#### [EXERCISE BRIEF]
Set down each record below exactly as it stands. Pictures are not part of the copy.

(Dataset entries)
====
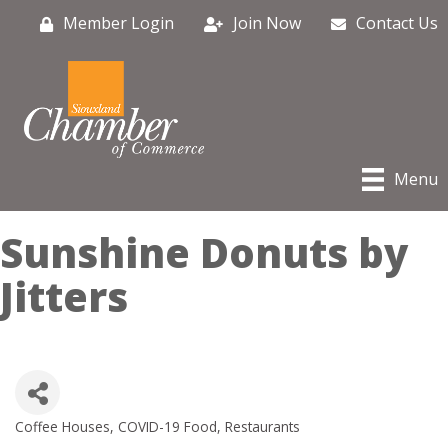
Member Login
Join Now
Contact Us
Menu
Sunshine Donuts by
Jitters
Coffee Houses
COVID-19 Food
Restaurants
Categories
====
#### [TASK RESULT]
Member Login
Join Now
Contact Us
Menu
Sunshine Donuts by
Jitters
Coffee Houses
COVID-19 Food
Restaurants
Categories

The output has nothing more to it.